Stored dataset items
━━━━━━━━━━━━━━━━━━━━

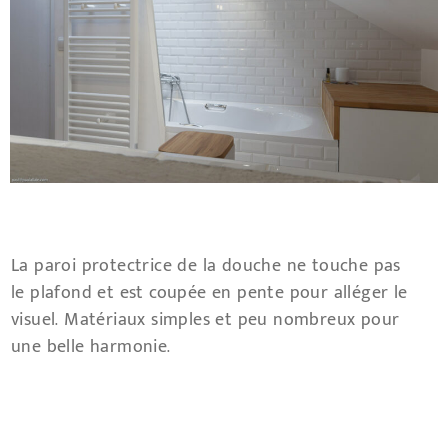
La paroi protectrice de la douche ne touche pas
le plafond et est coupée en pente pour alléger le
visuel. Matériaux simples et peu nombreux pour
une belle harmonie.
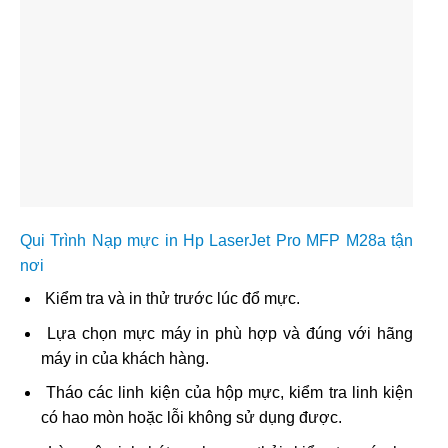
Qui Trình Nạp mực in Hp LaserJet Pro MFP M28a tận
nơi
Kiểm tra và in thử trước lúc đổ mực.
Lựa chọn mực máy in phù hợp và đúng với hãng
máy in của khách hàng.
Tháo các linh kiện của hộp mực, kiểm tra linh kiện
có hao mòn hoặc lỗi không sử dụng được.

━━━━━━━━━━━━━━━━━━━━

The line containing "Lựa chọn mực máy in phù hợp và đúng với hãng" and all lines after it, through the end of the entries above, are to be returned exactly and alone.

### RESULT OF THE TASK
Lựa chọn mực máy in phù hợp và đúng với hãng
máy in của khách hàng.
Tháo các linh kiện của hộp mực, kiểm tra linh kiện
có hao mòn hoặc lỗi không sử dụng được.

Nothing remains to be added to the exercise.